--谢冕
香港有位诗人出了一本诗集,叫《蝴蝶不哭泣》。当然,他是以诗喻蝶。他把这种表达情感的诗当成了花间蝶影,送给他之所爱。这本诗集勾起了我关于蝴蝶的一些记忆。一些人喜欢把香港视为沙漠,沙漠就不会有蝴蝶。然而令我们这些外来人吃惊的是,在这个高度发达的金融社会里,在这个高楼丛林般耸起的国际大都会里,蝴蝶依然在飘飞、在繁衍。

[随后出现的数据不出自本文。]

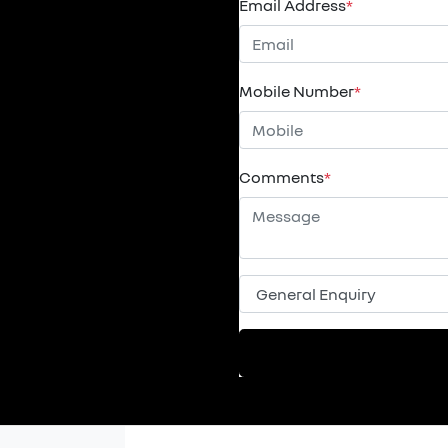
Email Address
*
Mobile Number
*
Comments
*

我所在的岭南学院,建于半山地带。由这里向前俯瞰,东为铜锣湾,西为中环,正面对着湾仔的繁华市区。都市挤到了山间。于是岭南学院找到了一个绝好的位置,它背倚金马伦山,苍郁的亚热带植物瀑布般向它倾泻而来。岭南学院整个的就笼罩在绿海中。中间有奇花异草,温湿的气候使百花丛生。山间上下有来往锻炼身体的人,可是森林却也被保护得无懈可击。于是,这里也成了蝴蝶世界。蝴蝶飞到操场上、走廊里。
香港这景观改变了我们从别处得到的定见,即这里不仅是文化沙漠,而且也是名副其实的自然沙漠。不对了,600万固定人口,加上数10万流动人口的密集区,而自然生态相对来说却得到良好的保护。噪音和粉尘都比我生活的那座名城少。在那座城里生活,鞋面和领口半天就可以蒙尘变黑,而这里不会。所以,这里的蝴蝶不哭泣。

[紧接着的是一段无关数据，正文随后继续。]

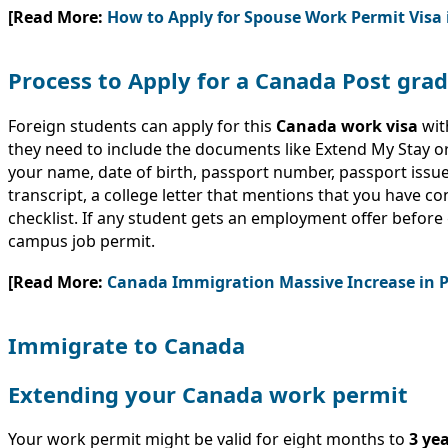
[Read More:
How to Apply for Spouse Work Permit Visa
Process to Apply for a Canada Post gr
Foreign students can apply for this
Canada work visa
wit
they need to include the documents like Extend My Stay 
your name, date of birth, passport number, passport issue
transcript, a college letter that mentions that you have 
checklist. If any student gets an employment offer before g
campus job permit.
[Read More:
Canada Immigration Massive Increase in 
Immigrate to Canada
Extending your Canada work permit
Your work permit might be valid for eight months to
3 ye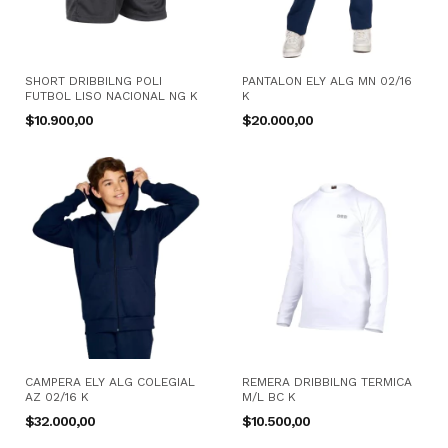
SHORT DRIBBILNG POLI
PANTALON ELY ALG MN 02/16
FUTBOL LISO NACIONAL NG K
K
$10.900,00
$20.000,00
CAMPERA ELY ALG COLEGIAL
REMERA DRIBBILNG TERMICA
AZ 02/16 K
M/L BC K
$32.000,00
$10.500,00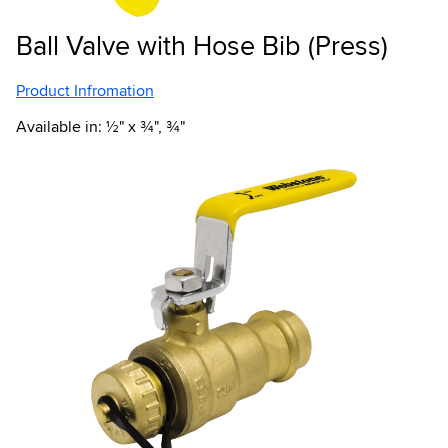
Ball Valve with Hose Bib (Press)
Product Infromation
Available in: ½" x ¾", ¾"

勾起的一段记忆是,上个月的某日在内地,一位来自西南某省的诗人向我说起了那里的一则新闻。是这则让我吃惊的新闻给了我这篇文字的题目:蝴蝶也会哭泣。不幸的蝴蝶在另一些地方哭泣,其中包括我情有独钟的丰富、美丽、神奇的那片土地。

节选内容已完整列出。